By the way, not all of Lehman Brothers went into bankruptcy. The core business got sold to Barclays.

The bankruptcy of ten to twenty of these financial institutions would have turned that hole into a canyon.  People freak out when banks start failing.  There is a reason why you had a run on the banks during the Great Depression.  When people don't feel like there money is safe, they want it in their hands right now.  When everybody wants their money in their hands right now, banks don't have any money.  Banks really only hold 10-20% in assets of what their liabilities are.  If you would have had a run on the banks, even banks that were perfectly financially sound would have run out of money.

I'm not just making this stuff up.  It already happened once before last century. 

I give credit for Bush and Cheney for having enough sense to do something about it.  TARP was the smartest decision Bush made while he was in office, although I can't say the Bush Administration handled the money as well as they could have.  But they did avert what could have easily rivalled the Great Depression.

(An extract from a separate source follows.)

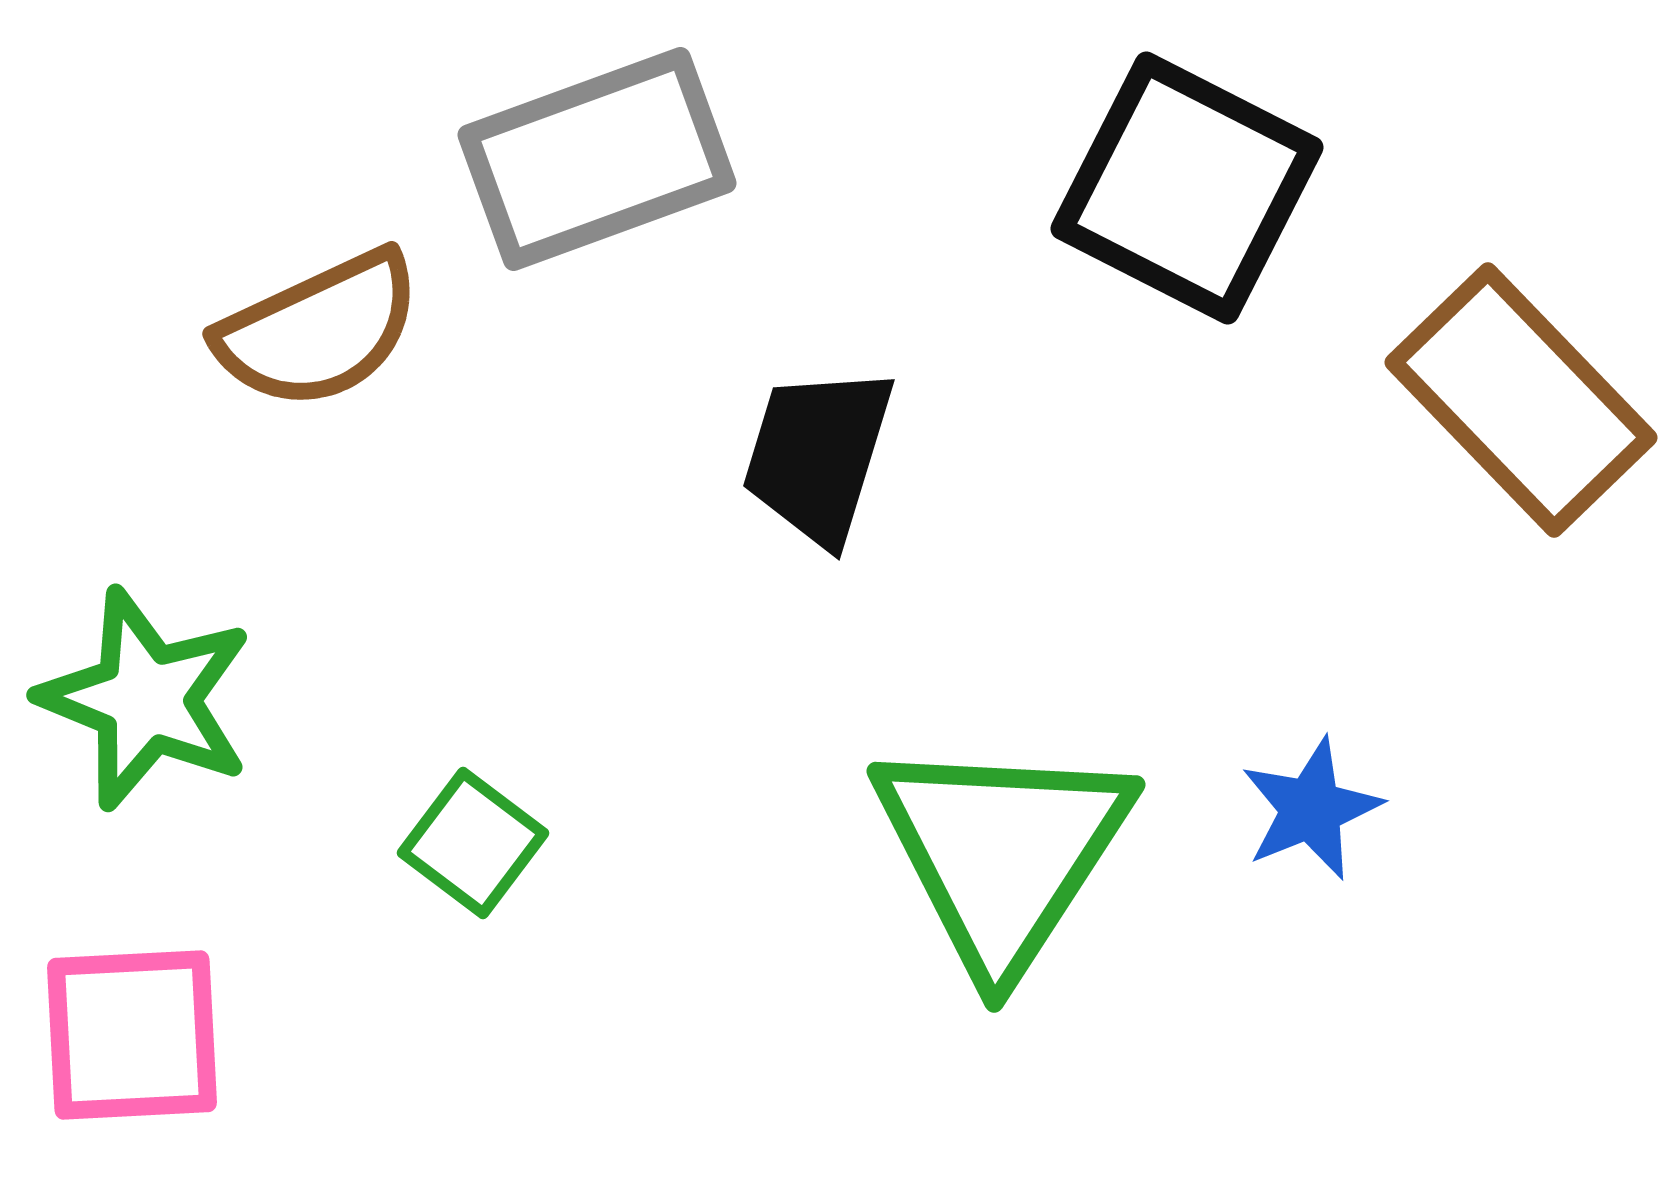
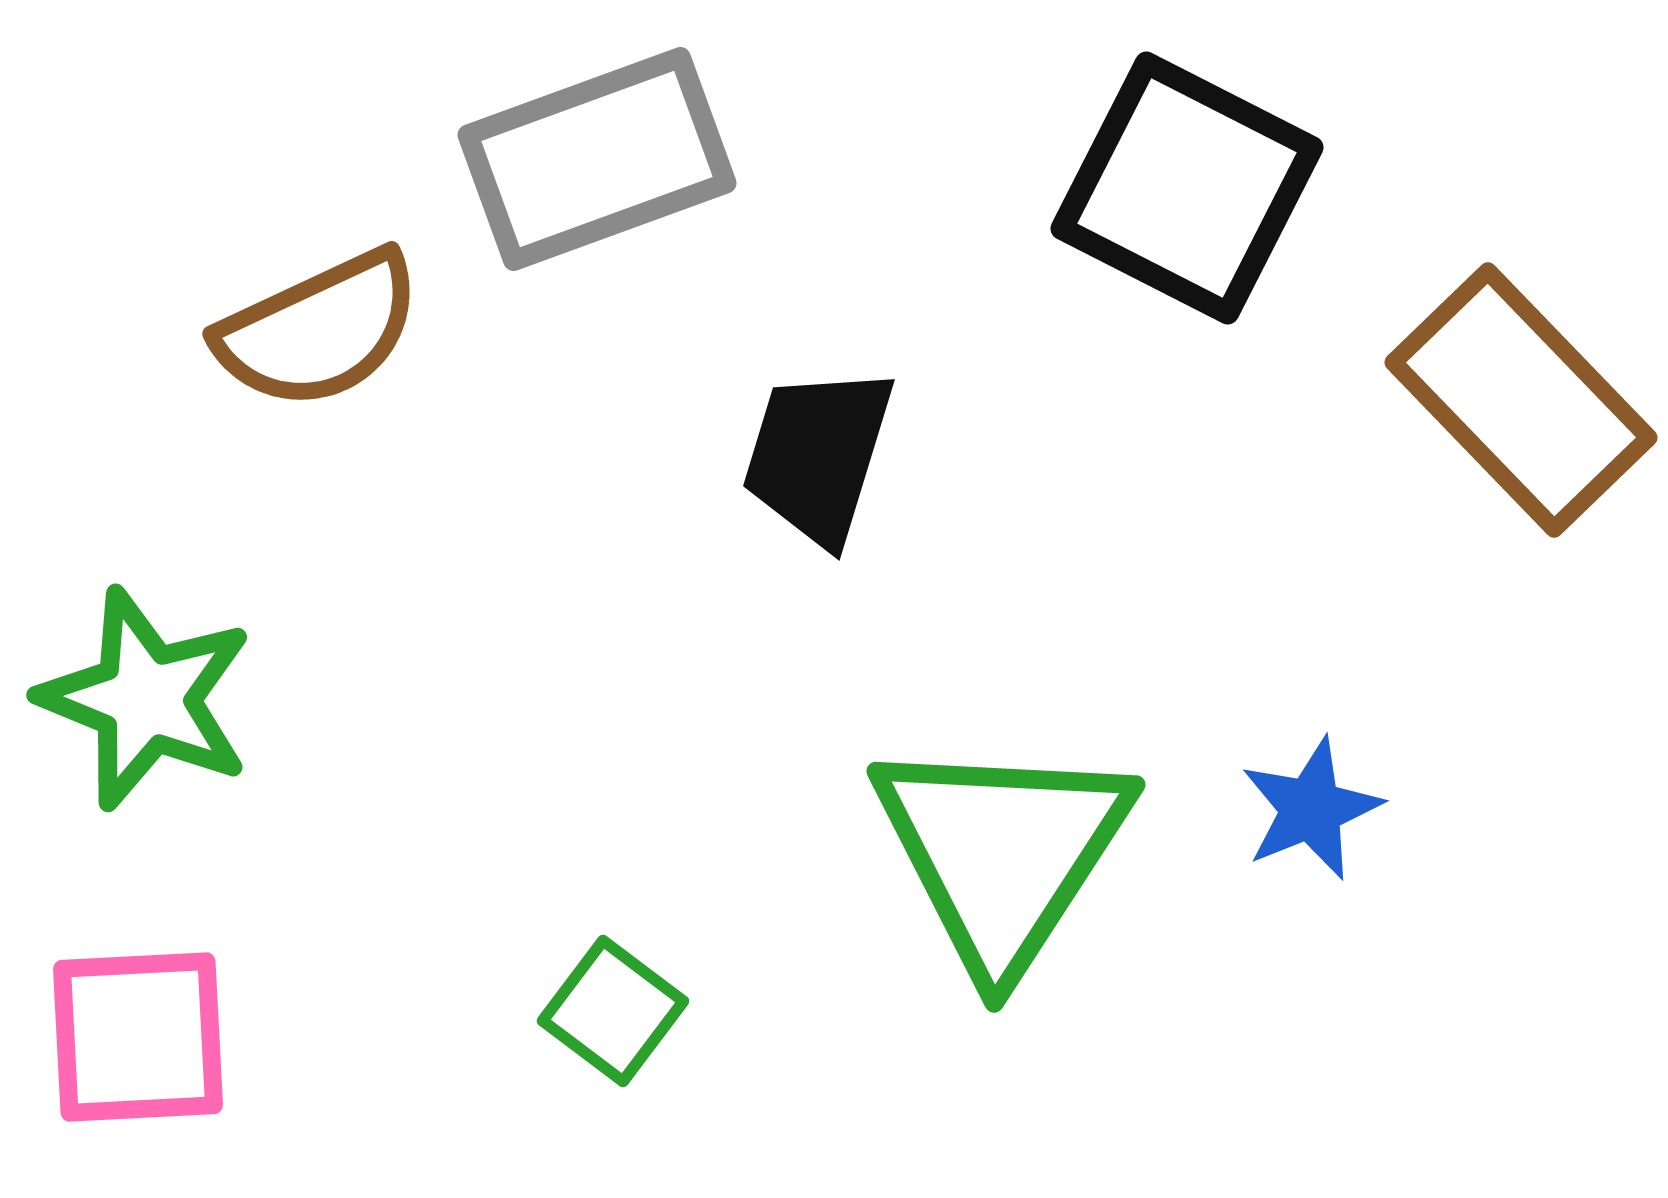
green square: moved 140 px right, 168 px down
pink square: moved 6 px right, 2 px down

It must be possible to close down a bank in a graceful enough way that people don't stage a run on the bank. With all the creativity the administrations have shown in this mess, it should be possible to transfer depositors to other banks, etc. In fact that's what happened with a lot of the bank failures.

I refuse to believe that the only solution to the banking problems was to save most banks and give them massive amounts of money that they can waste doing business as usual (limited by their capital levels of course). There's a lot of evidence to show that most things the banks were doing wrong before the recession, they're still doing (an example is the bloomberg article I posted above).